- Care home
Westin Care Home
We issued a warning notice on Westin Care Limited on 14th May 2024 for failing to put effective systems in place to monitor and improve the quality of the service at Westin Care Home.
Report from 23 February 2024 assessment
Contents
On this page
- Overview
- Learning culture
- Safe systems, pathways and transitions
- Safeguarding
- Involving people to manage risks
- Safe environments
- Safe and effective staffing
- Infection prevention and control
- Medicines optimisation
Safe
In this Key question we looked at 6 quality statements: Safeguarding, Involving people to manage risks, Safe and effective staff, Safe environments, Medicines optimisation and Infection prevention and control. The provider evidenced good practice in most areas to keep people safe. However, during our assessment of this key question, we found concerns around the around the providers audits, including risk assessments and care plans which resulted in a breach in relation to governance. You can find more details of our concerns in the evidence category findings below.
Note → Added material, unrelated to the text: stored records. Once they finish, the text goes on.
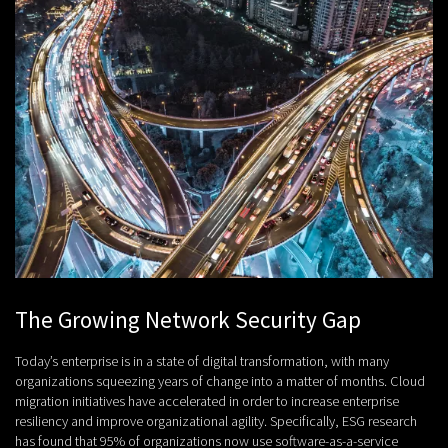
The Growing Network Security Gap
Today’s enterprise is in a state of digital transformation, with many
organizations squeezing years of change into a matter of months. Cloud
migration initiatives have accelerated in order to increase enterprise
resiliency and improve organizational agility. Specifically, ESG research
has found that 95% of organizations now use software-as-a-service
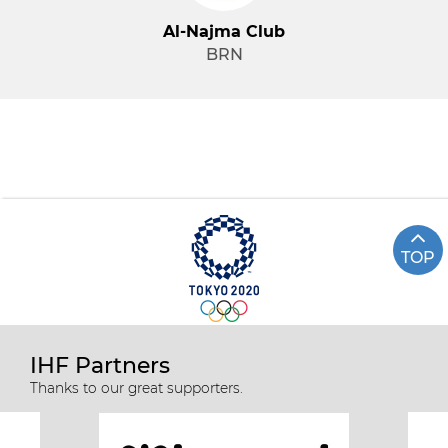
Al-Najma Club
BRN
TOP
IHF Partners
Thanks to our great supporters.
This service scored 69 (out of 100) for this area. Find out what we look at when we assess this area and How we calculate these scores.
Learning culture
We did not look at Learning culture during this assessment. The score for this quality statement is based on the previous rating for Safe.
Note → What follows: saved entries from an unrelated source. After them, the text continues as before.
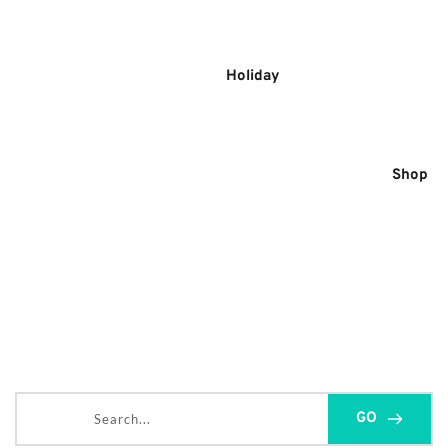
Skip
to
content
Holiday
Shop
Search...
GO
Safe systems, pathways and transitions
We did not look at Safe systems, pathways and transitions during this assessment. The score for this quality statement is based on the previous rating for Safe.
Safeguarding
We found staff had completed Safeguarding training had we found staff had a good understanding about safeguarding and the actions they would take if they had any concerns about abuse. The manager said they have an open door policy for staff to raise Safeguarding concerns and they check staff understanding about Safeguarding and where to report their concerns through regular discussions in meetings.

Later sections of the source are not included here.